KINGSTON, R.I.— A sorority house was put under quarantine on Sunday night at the University of Rhode Island, after three members tested positive for COVID-19, the school said.
It brings the number of quarantined Greek houses on campus to three. Last week, two members of another sorority and a member of a fraternity house tested positive.
In each case, the COVID-positive students were placed in isolation and other members of the houses were put in quarantine for 14 days, according to URI.
Students may quarantine at the sorority or fraternity houses in their rooms or go home, if it is safe to do so, according to the university. URI also is conducting contact tracing and has notified and is working with the Rhode Island Department of Health.
“The current COVID-19 cases are not a result of large social gatherings,” URI spokesman Dave Lavallee said. “Rather, these cases have arisen from small groups of students that have interacted, mostly off campus. Fortunately, URI students are adhering to the limitations of social gatherings and not gathering in groups larger than 15. We continue to educate our community about the importance of wearing masks and limiting the total number of people they interact with so as to avoid exposure to the virus.”
Between Sept. 14 and 21, the university administered 1,954 COVID tests, according to its online data tracker. Of those 61 positive cases were found, for a 3 percent positive test rate. The data represents all URI campuses.
The school reported 451 people in isolation or quarantine last week.
The tracker reports 15 students in isolation or quarantine on campus as of Sept. 21. That number represents 3 percent of available university quarantine beds.
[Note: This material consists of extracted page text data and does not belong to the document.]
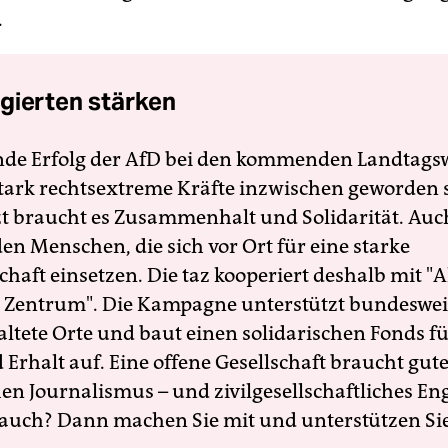
.
gierten stärken
nde Erfolg der AfD bei den kommenden Landtags
 stark rechtsextreme Kräfte inzwischen geworden 
zt braucht es Zusammenhalt und Solidarität. Auc
en Menschen, die sich vor Ort für eine starke
schaft einsetzen. Die taz kooperiert deshalb mit "A
 Zentrum". Die Kampagne unterstützt bundesweit
altete Orte und baut einen solidarischen Fonds f
Erhalt auf. Eine offene Gesellschaft braucht gute
en Journalismus – und zivilgesellschaftliches E
 auch? Dann machen Sie mit und unterstützen Si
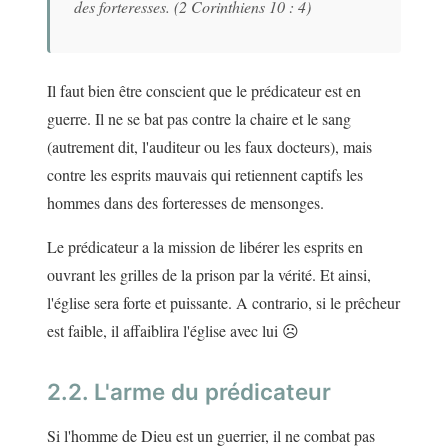
des forteresses. (2 Corinthiens 10 : 4)
Il faut bien être conscient que le prédicateur est en
guerre. Il ne se bat pas contre la chaire et le sang
(autrement dit, l'auditeur ou les faux docteurs), mais
contre les esprits mauvais qui retiennent captifs les
hommes dans des forteresses de mensonges.
Le prédicateur a la mission de libérer les esprits en
ouvrant les grilles de la prison par la vérité. Et ainsi,
l'église sera forte et puissante. A contrario, si le prêcheur
est faible, il affaiblira l'église avec lui ☹
2.2. L'arme du prédicateur
Si l'homme de Dieu est un guerrier, il ne combat pas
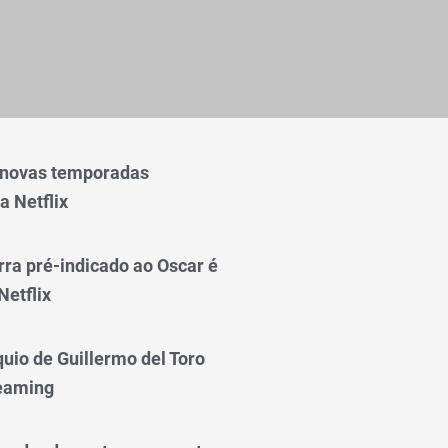
 novas temporadas
a Netflix
rra pré-indicado ao Oscar é
Netflix
quio de Guillermo del Toro
reaming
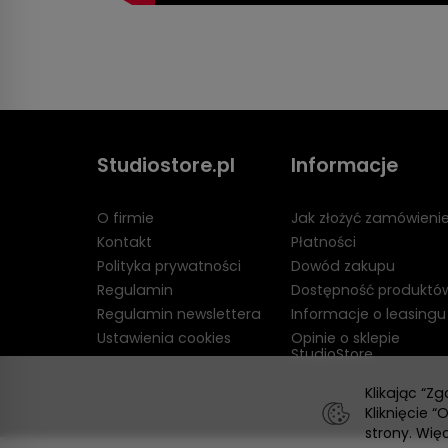
Studiostore.pl
Informacje
O firmie
Jak złożyć zamówieni
Kontakt
Płatności
Polityka prywatności
Dowód zakupu
Regulamin
Dostępność produktó
Regulamin newslettera
Informacje o leasingu
Ustawienia cookies
Opinie o sklepie
StudioStore
Klikając “Z
Kliknięcie
strony. Wię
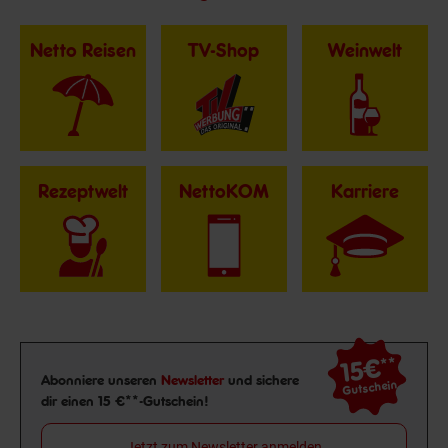
Netto Reisen
TV-Shop
Weinwelt
Rezeptwelt
NettoKOM
Karriere
15€
**
Newsletter Anmeldung
Abonniere unseren
Newsletter
und sichere
Gutschein
dir einen 15 €**-Gutschein!
Jetzt zum Newsletter anmelden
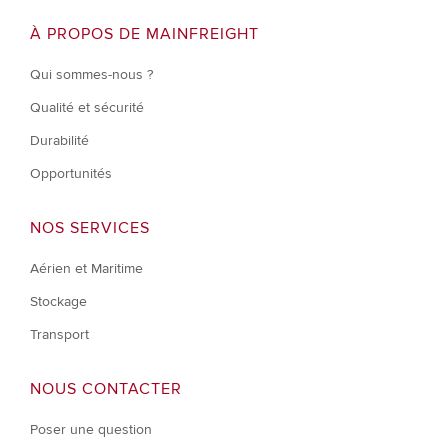
À PROPOS DE MAINFREIGHT
Qui sommes-nous ?
Qualité et sécurité
Durabilité
Opportunités
NOS SERVICES
Aérien et Maritime
Stockage
Transport
NOUS CONTACTER
Poser une question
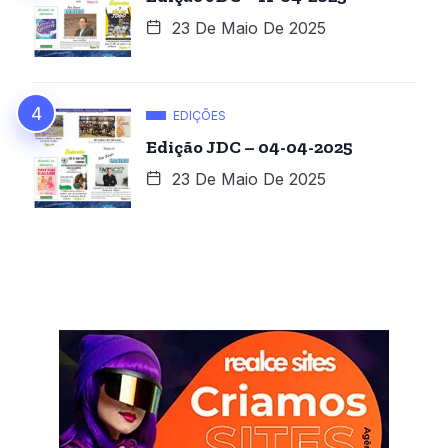
23 De Maio De 2025
EDIÇÕES
Edição JDC – 04-04-2025
23 De Maio De 2025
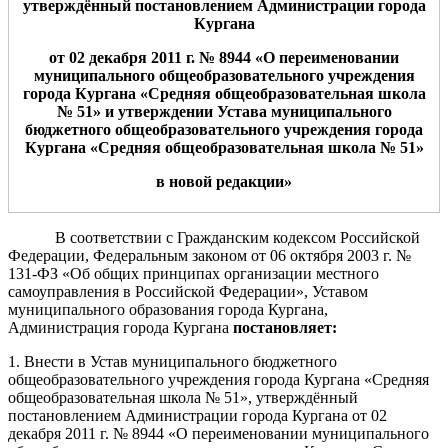
утверждённ
ый
постановлением Администрации
города
Кургана
от
0
2
дека
бря
2011 г. №
8
944
«О переименовании
муниципального общеобразовательного учреждения
города Кургана «Средн
яя общеобразовательная школа
№
5
1
» и утверждении Устава муниципального
бюджетного общеобразовательного учреждения города
Кургана «Средняя общеобразовательная школа №
5
1
»
в новой редакции»
В соответствии с Гражданским кодексом Российской
Федерации, Федеральным законом от 06 октября 2003 г. №
131-ФЗ «Об общих принципах организации местного
самоуправления в Российской Федерации», Уставом
муниципального образования города Кургана,
Администрация города Кургана
постановляет:
1. Внести в Устав муниципального бюджетного
общеобразовательного учреждения города Кургана «Средняя
общеобразовательная школа № 51», утверждённый
постановлением Администрации города Кургана от 02
декабря 2011 г. № 8944 «О переименовании муниципального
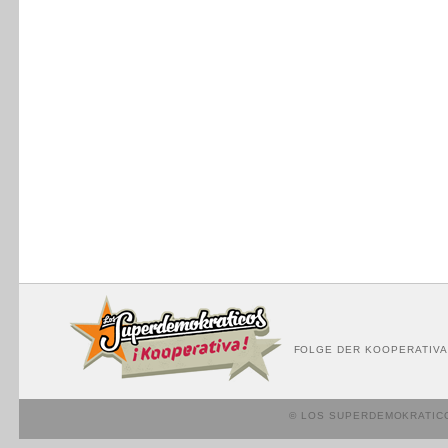
FOLGE DER KOOPERATIVA
© LOS SUPERDEMOKRATIC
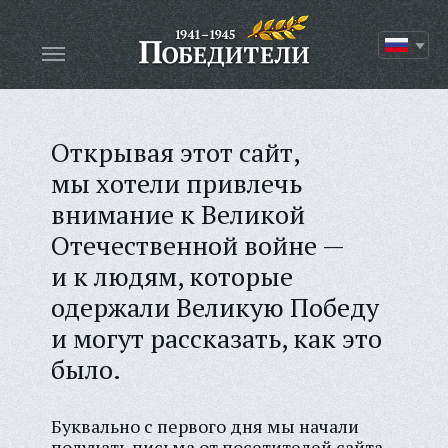
Открывая этот сайт,
мы хотели привлечь
внимание к Великой
Отечественной войне —
и к людям, которые
одержали Великую Победу
и могут рассказать, как это
было.
Буквально с первого дня мы начали
получать письма от посетителей сайта,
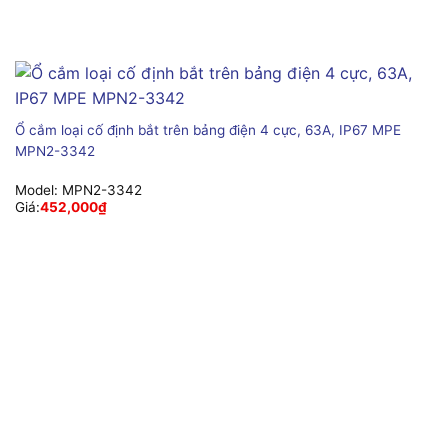
Ổ cắm loại cố định bắt trên bảng điện 4 cực, 63A, IP67 MPE
MPN2-3342
Model:
MPN2-3342
Giá:
452,000
₫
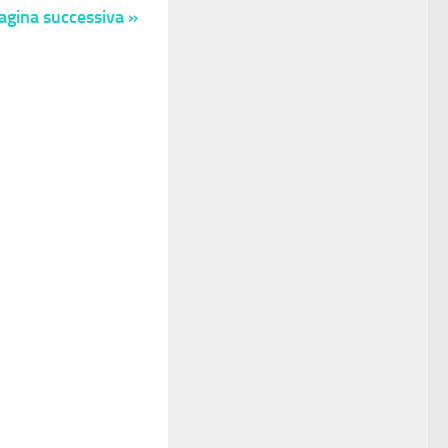
agina successiva »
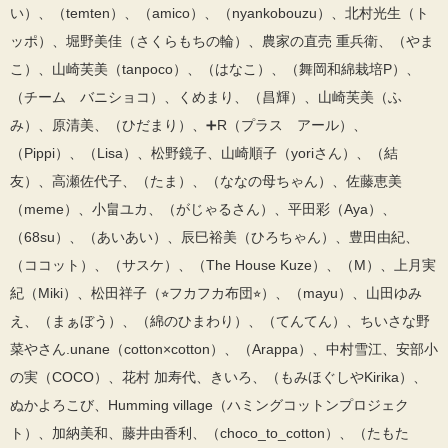
い）、（temten）、（amico）、（nyankobouzu）、北村光生（ト
ッポ）、堀野美佳（さくらもちの輪）、農家の直売 重兵衛、（やま
こ）、山崎芙美（tanpoco）、（はなこ）、（舞岡和綿栽培P）、
（チーム バニショコ）、くめまり、（昌輝）、山崎芙美（ふ
み）、原清美、（ひだまり）、➕R（プラス アール）、
（Pippi）、（Lisa）、松野鏡子、山崎順子（yoriさん）、（結
友）、高瀬佐代子、（たま）、（ななの母ちゃん）、佐藤恵美
（meme）、小畠ユカ、（がじゃるさん）、平田彩（Aya）、
（68su）、（あいあい）、辰巳裕美（ひろちゃん）、豊田由紀、
（ココット）、（サスケ）、（The House Kuze）、（M）、上月実
紀（Miki）、松田祥子（⭐︎フカフカ布団⭐︎）、（mayu）、山田ゆみ
え、（まぁぼう）、（綿のひまわり）、（てんてん）、ちいさな野
菜やさん.unane（cotton×cotton）、（Arappa）、中村雪江、安部小
の実（COCO）、花村 加寿代、きいろ、（もみほぐしやKirika）、
ぬかよろこび、Humming village（ハミングコットンプロジェク
ト）、加納美和、藤井由香利、（choco_to_cotton）、（たもた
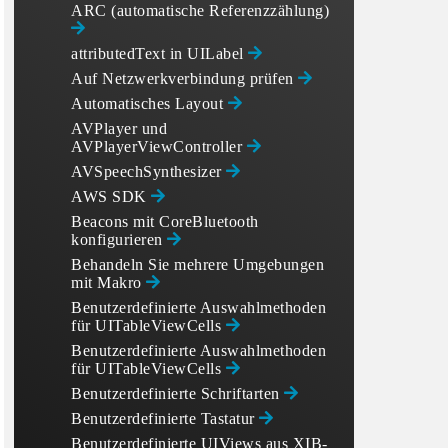
ARC (automatische Referenzzählung)
attributedText in UILabel
Auf Netzwerkverbindung prüfen
Automatisches Layout
AVPlayer und
AVPlayerViewController
AVSpeechSynthesizer
AWS SDK
Beacons mit CoreBluetooth
konfigurieren
Behandeln Sie mehrere Umgebungen
mit Makro
Benutzerdefinierte Auswahlmethoden
für UITableViewCells
Benutzerdefinierte Auswahlmethoden
für UITableViewCells
Benutzerdefinierte Schriftarten
Benutzerdefinierte Tastatur
Benutzerdefinierte UIViews aus XIB-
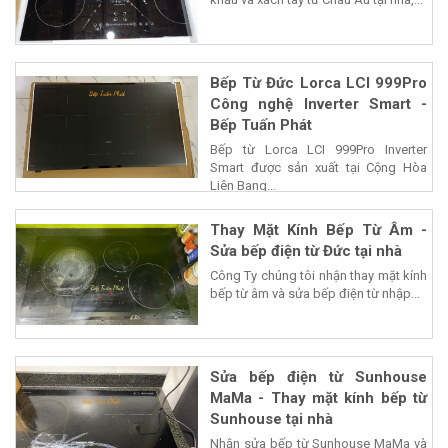
Bếp Từ Đức Lorca LCI 999Pro
Công nghệ Inverter Smart -
Bếp Tuấn Phát
Bếp từ Lorca LCI 999Pro Inverter
Smart được sản xuất tại Cộng Hòa
Liên Bang...
Thay Mặt Kính Bếp Từ Âm -
Sửa bếp điện từ Đức tại nhà
Công Ty chúng tôi nhận thay mặt kính
bếp từ âm và sửa bếp điện từ nhập...
Sửa bếp điện từ Sunhouse
MaMa - Thay mặt kính bếp từ
Sunhouse tại nhà
Nhận sửa bếp từ Sunhouse MaMa và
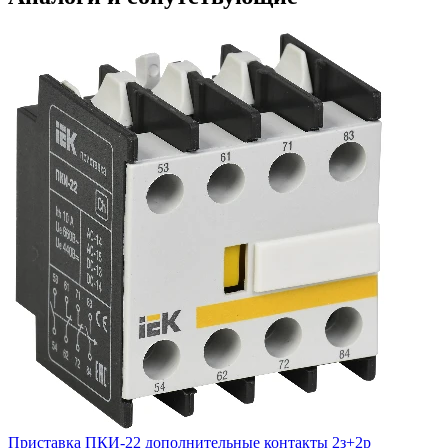
Приставка ПКИ-22 дополнительные контакты 2з+2р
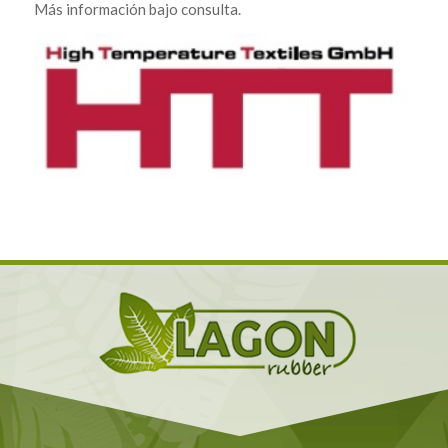
Más información bajo consulta.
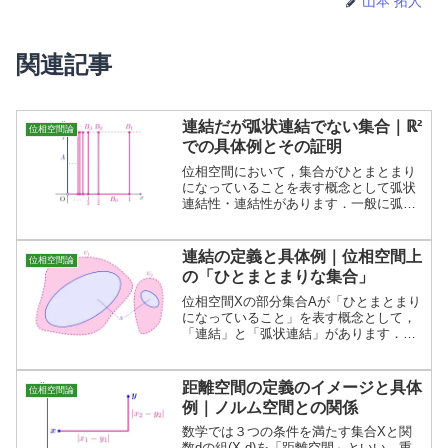
山本 拓人
関連記事
連結だが弧状連結でない集合｜ℝ²
位相空間論
での具体例とその証明
位相空間において，集合がひとまとまり
になっていることを表す概念として弧状
連結性・連結性があります．一般に弧状
連結なら連結ですが，逆は成り立ちませ
ん．この記事では「連結だが弧状連結で
ない集合」の具体例を紹介します．
連結の定義と具体例｜位相空間上
位相空間論
の「ひとまとまりな集合」
位相空間Xの部分集合Aが「ひとまとまり
になっていること」を表す概念として，
「連結」と「弧状連結」があります．こ
の記事では「連結」の定義をを丁寧に説
明したあと，「弧状連結なら連結」が成
り立つことを証明し，「連結な集合の具
距離空間の定義のイメージと具体
位相空間論
体例」を紹介しています．
例｜ノルム空間との関係
数学では３つの条件を満たす集合Xと関
数dの組(X,d)を「距離空間」といい，重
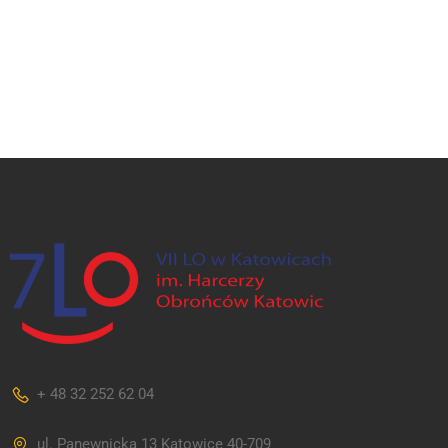
+ 48 32 252 62 04
ul. Panewnicka 13 Katowice 40-709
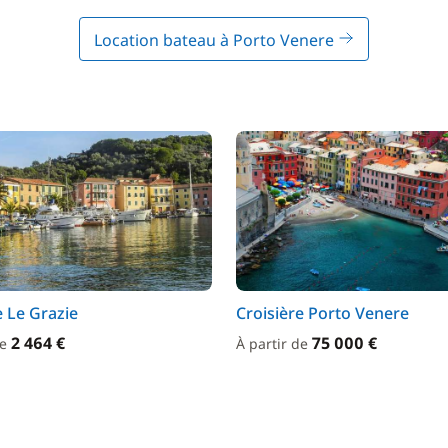
Location bateau à Porto Venere
e Le Grazie
Croisière Porto Venere
2 464 €
75 000 €
de
À partir de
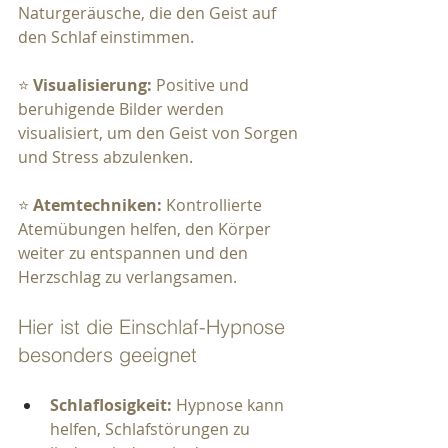
Naturgeräusche, die den Geist auf 
den Schlaf einstimmen.
⭐ 
Visualisierung:
 Positive und 
beruhigende Bilder werden 
visualisiert, um den Geist von Sorgen 
und Stress abzulenken.
⭐ 
Atemtechniken:
 Kontrollierte 
Atemübungen helfen, den Körper 
weiter zu entspannen und den 
Herzschlag zu verlangsamen.
Hier ist die Einschlaf-Hypnose 
besonders geeignet
Schlaflosigkeit:
 Hypnose kann 
helfen, Schlafstörungen zu 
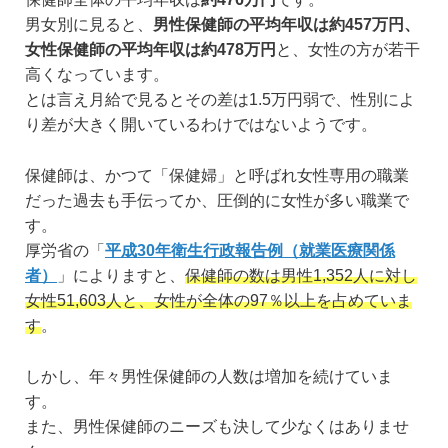
男女別に見ると、
男性保健師の平均年収は約457万円、
女性保健師の平均年収は約478万円
と、女性の方が若干
高くなっています。
とは言え月給で見るとその差は1.5万円弱で、性別によ
り差が大きく開いているわけではないようです。
保健師は、かつて「保健婦」と呼ばれ女性専用の職業
だった過去も手伝ってか、圧倒的に女性が多い職業で
す。
厚労省の「
平成30年衛生行政報告例（就業医療関係
者）
」によりますと、
保健師の数は男性1,352人に対し
女性51,603人と、女性が全体の97％以上を占めていま
す
。
しかし、年々男性保健師の人数は増加を続けていま
す。
また、男性保健師のニーズも決して少なくはありませ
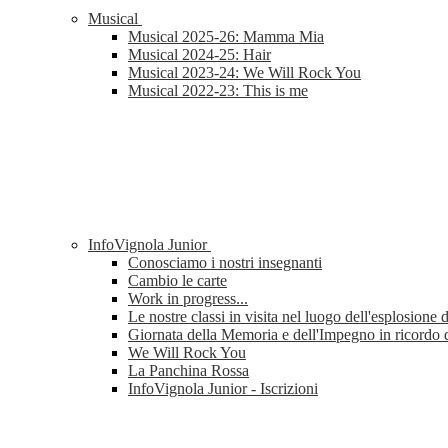
Musical
Musical 2025-26: Mamma Mia
Musical 2024-25: Hair
Musical 2023-24: We Will Rock You
Musical 2022-23: This is me
InfoVignola Junior
Conosciamo i nostri insegnanti
Cambio le carte
Work in progress...
Le nostre classi in visita nel luogo dell'esplosione 
Giornata della Memoria e dell'Impegno in ricordo d
We Will Rock You
La Panchina Rossa
InfoVignola Junior - Iscrizioni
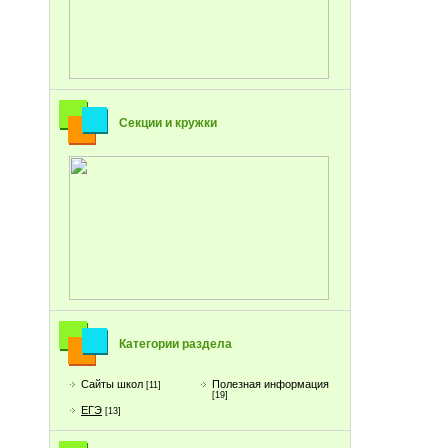
Секции и кружки
Категории раздела
Сайты школ
Полезная информация
[11]
[19]
ЕГЭ
[13]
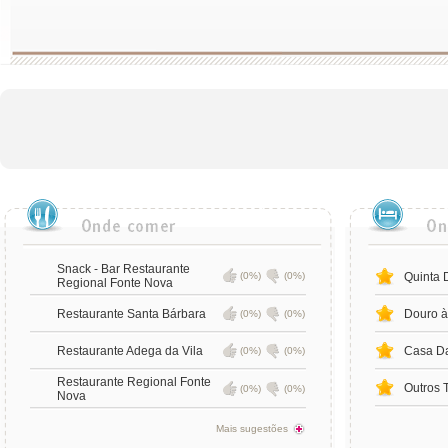
Snack - Bar Restaurante
(0%)
(0%)
Quinta 
Regional Fonte Nova
Restaurante Santa Bárbara
Douro à
(0%)
(0%)
Restaurante Adega da Vila
Casa D
(0%)
(0%)
Restaurante Regional Fonte
Outros 
(0%)
(0%)
Nova
Mais sugestões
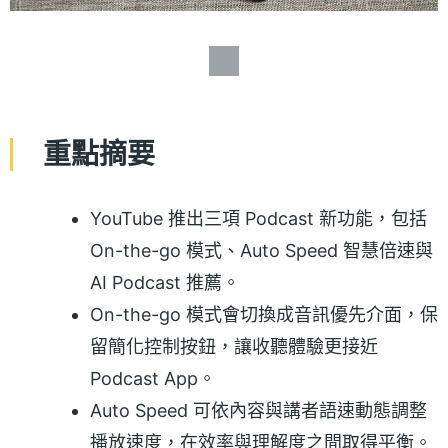
重點摘要
YouTube 推出三項 Podcast 新功能，包括
On-the-go 模式、Auto Speed 智慧倍速與
AI Podcast 推薦。
On-the-go 模式會切換成音訊優先介面，保
留簡化控制按鈕，讓收聽體驗更接近
Podcast App。
Auto Speed 可依內容與講者語速動態調整
播放速度，在效率與理解度之間取得平衡。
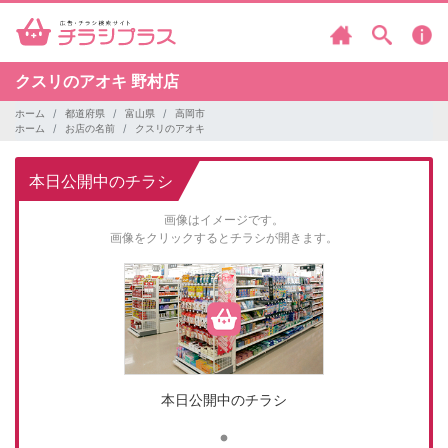
クスリのアオキ
野村店
ホーム
都道府県
富山県
高岡市
ホーム
お店の名前
クスリのアオキ
本日公開中のチラシ
画像はイメージです。
画像をクリックするとチラシが開きます。
本日公開中のチラシ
The numbers bear watching, university officials said. But to date the school hasn’t seen a surge like the kind experienced at Providence College, where a reported 160 students have tested positive and the school has switched to complete remote learning. Providence College has scheduled large rounds of testing last week and this week.
Since Jan. 22, URI has recorded 90 positive cases out of 6,899 tests given, for a 1 percent positivity rate.
At this time, Greek housing remains open on campus with no plans to shut it, URI said.
Several weeks back, on Sept. 6, a large gathering of students took place in Kingston, and video of the incident surfaced. That led URI officials to increase campus police and staff patrols. URI administrators have accompanied campus police on ride-alongs on the weekends to help identify any large gatherings and disperse them regularly.
Students violating the prohibition on large gatherings, on or off campus, can face suspension or expulsion from the university.
In June, the university announced the need to reduce capacity from a planned 6,200 spaces to about 4,400 spaces for the fall because of COVID. URI contracted with three local hotels to house URI students for the upcoming fall semester as a result of the reduction in on-campus housing because of COVID-19.
Last month, South Kingstown announced it would fine anyone found hosting a get-together of more than 15 people $500. Attendees at such parties can be fined $250 in South Kingstown as well.
URI President David M. Dooley and Vice President Kathy M. Collins met with student renters in neighboring towns to remind them of URI’s code of student conduct, which includes an addendum for COVID-19 policies.
URI has also created a smartphone application called Rhody Connect, which is designed to educate the students on COVID-19, including required daily health assessments and health services contacts.
“The University has taken a number of steps to help protect the community and reduce any further virus transmission with our off-campus residents,” URI spokeswoman Linda Acciardo said.
“URI Health Services has daily testing available for all students, both symptomatic and anyone who wants a test. Students have barrier-free access to testing and are also being randomly selected to participate in our surveillance testing program.”
Students who test positive are moved to a contracted space to isolate them from the community as soon as possible and to help decrease any further risk to the community, Acciardo said. Students in quarantine are checked on routinely by Health Services, with education and reinforcement of the quarantine guidelines.
Lavallee said URI’s tracker records those who are in quarantine or isolation on campus or in one of the hotels URI contracted with for rooms. The positive cases that are recorded in the tracker are those individuals who have had testing through URI Health Services.
“We are expanding the tracker to include those in quarantine or isolation off campus, either at home or in surrounding hotel properties,” he said.
Two metrics the school watches closely are the positivity rate and the number of university isolation/quarantine beds in use. It’s also working to increase daily testing numbers.
“The goal of increased testing is to get a broader evaluation of the URI community that is more reflective of overall population health and not just of those who are symptomatic,” Lavallee said. “A majority of quarantine and isolation beds are available to support increased demand.”
When it’s not possible for students to quarantine or isolate at home, students with a housing contract can be moved into designated on-campus housing or the contracted off-campus housing.
Students living off-campus who are unable to go home stay in their rental or leased space off campus, depending on individual circumstances.
“University staff stay in close contact with those members of our community who are sick or in quarantine to ensure they are safe and properly cared for as they recover or complete their quarantine requirements,” Lavallee said.